While insulin and skin thickness exhibited higher missingness, neither contributed meaningfully to predictive performance based on SHAP analysis and feature elimination criteria. Therefore, both features were removed to enhance model robustness. This process ensured that the final model retained only clinically relevant variables without compromising interpretability or predictive integrity.
Taken together, this research shows that interpretable and balanced machine learning frameworks can move beyond proof-of-concept toward methodologically rigorous proof-of-concept solutions. By demonstrating predictive excellence, transparent decision-making, and equitable performance, the proposed model provides a foundation for early diabetes detection systems that can be integrated into electronic health records and scaled across healthcare settings. The strong alignment between the study’s results and its stated objectives underscores the robustness of the approach. At the same time, the broader perspective suggests that such frameworks may serve as a blueprint for the responsible use of AI in chronic disease management more generally.
This study represents a methodologically rigorous proof-of-concept on a publicly available dataset. While the framework demonstrates strong internal validity, findings are not generalizable without independent clinical validation and prospective evaluation, and should not be interpreted as clinical-grade performance.
6. Conclusions
This study presents a methodologically rigorous proof-of-concept for an interpretable machine learning framework applied to a publicly available Kaggle dataset. The approach demonstrates strong internal validity and transparent predictions through SHAP-based explanations; however, the findings are not generalizable without independent clinical validation and prospective evaluation. Although this analysis used a stratified subset of 1500 records from a 100,000-entry publicly available dataset to preserve class distribution and demographic diversity, the cross-sectional design and synthetic origin limit its real-world generalizability. These constraints underscore the need for future research, including multi-center external validation, longitudinal modeling, calibration studies, and workflow integration assessments. Rather than claiming deployment readiness, this work provides a replicable template for responsible AI development in healthcare, emphasizing fairness, interpretability, and methodological rigor.
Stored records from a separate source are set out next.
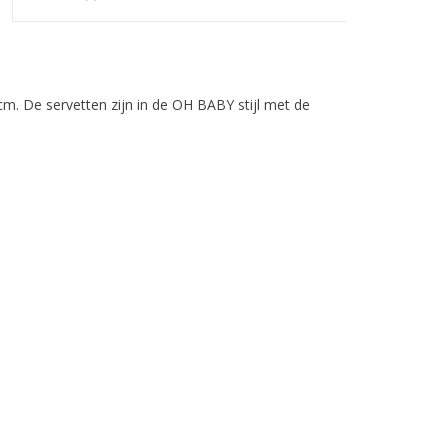
m. De servetten zijn in de OH BABY stijl met de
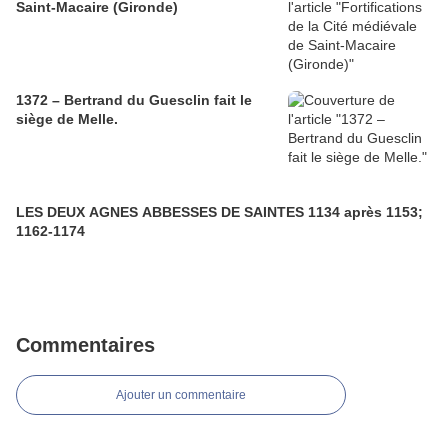
Saint-Macaire (Gironde)
1372 – Bertrand du Guesclin fait le
siège de Melle.
LES DEUX AGNES ABBESSES DE SAINTES 1134 après 1153;
1162-1174
Commentaires
Ajouter un commentaire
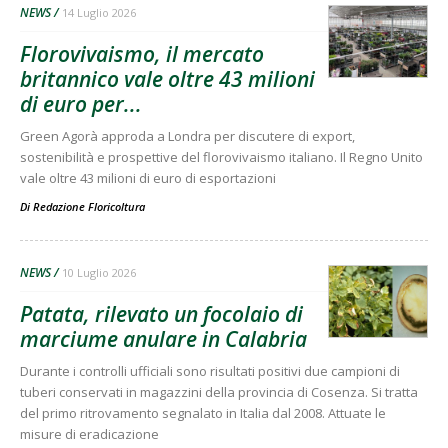
NEWS
14 Luglio 2026
Florovivaismo, il mercato
britannico vale oltre 43 milioni
di euro per...
Green Agorà approda a Londra per discutere di export,
sostenibilità e prospettive del florovivaismo italiano. Il Regno Unito
vale oltre 43 milioni di euro di esportazioni
Di
Redazione Floricoltura
NEWS
10 Luglio 2026
Patata, rilevato un focolaio di
marciume anulare in Calabria
Durante i controlli ufficiali sono risultati positivi due campioni di
tuberi conservati in magazzini della provincia di Cosenza. Si tratta
del primo ritrovamento segnalato in Italia dal 2008. Attuate le
misure di eradicazione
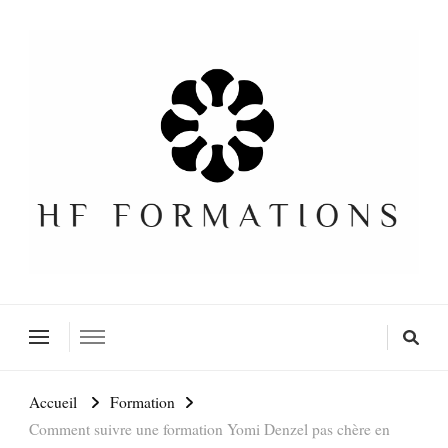
Formation SEO Gratuite
Accueil
Formation
Comment suivre une formation Yomi Denzel pas chère en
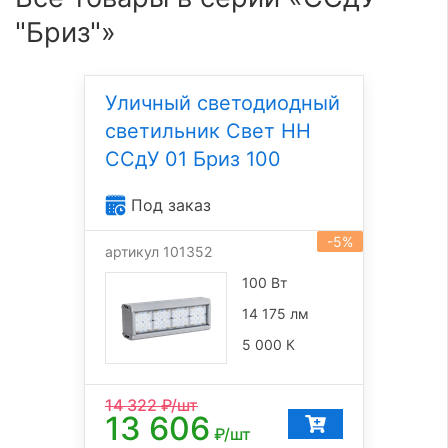
"Бриз"»
Уличный светодиодный
светильник Свет НН
ССдУ 01 Бриз 100
Под заказ
-5%
артикул 101352
100 Вт
14 175 лм
5 000 К
14 322
₽/шт
13 606
₽/шт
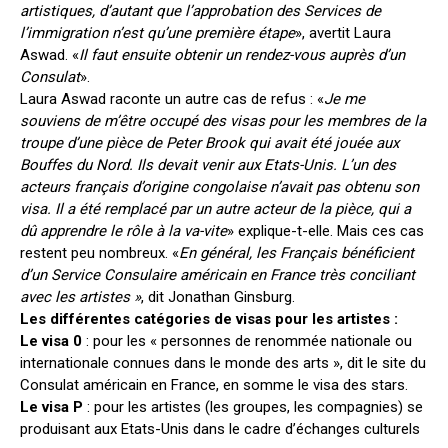
artistiques, d’autant que l’approbation des Services de
l’immigration n’est qu’une première étape
», avertit Laura
Aswad. «
Il faut ensuite obtenir un rendez-vous auprès d’un
Consulat
».
Laura Aswad raconte un autre cas de refus : «
Je me
souviens de m’être occupé des visas pour les membres de la
troupe d’une pièce de Peter Brook qui avait été jouée aux
Bouffes du Nord. Ils devait venir aux Etats-Unis. L’un des
acteurs français d’origine congolaise n’avait pas obtenu son
visa. Il a été remplacé par un autre acteur de la pièce, qui a
dû apprendre le rôle à la va-vite
» explique-t-elle. Mais ces cas
restent peu nombreux. «
En général, les Français bénéficient
d’un Service Consulaire américain en France très conciliant
avec les artistes »
, dit Jonathan Ginsburg.
Les différentes catégories de visas pour les artistes :
Le visa 0
: pour les « personnes de renommée nationale ou
internationale connues dans le monde des arts », dit le site du
Consulat américain en France, en somme le visa des stars.
Le visa P
: pour les artistes (les groupes, les compagnies) se
produisant aux Etats-Unis dans le cadre d’échanges culturels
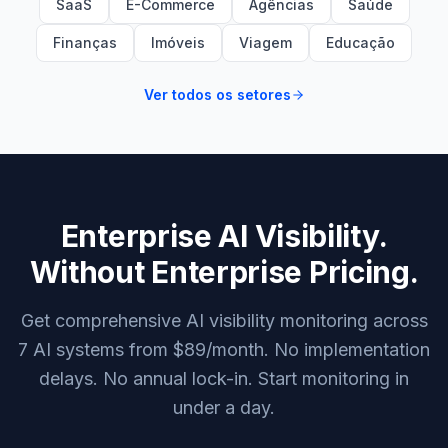
SaaS
E-Commerce
Agências
Saúde
Finanças
Imóveis
Viagem
Educação
Ver todos os setores
Enterprise AI Visibility.
Without Enterprise Pricing.
Get comprehensive AI visibility monitoring across
7 AI systems from $89/month. No implementation
delays. No annual lock-in. Start monitoring in
under a day.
This study successfully addressed all stated objectives: (1) SMOTE effectively improved minority class detection, enhancing sensitivity to high-risk cases; (2) the Random Forest model achieved the highest predictive performance among the evaluated algorithms; (3) SHAP analysis provided clinically plausible global and local explanations that align with established medical knowledge; and (4) model stability and subgroup fairness were confirmed, supporting the potential for future clinical integration.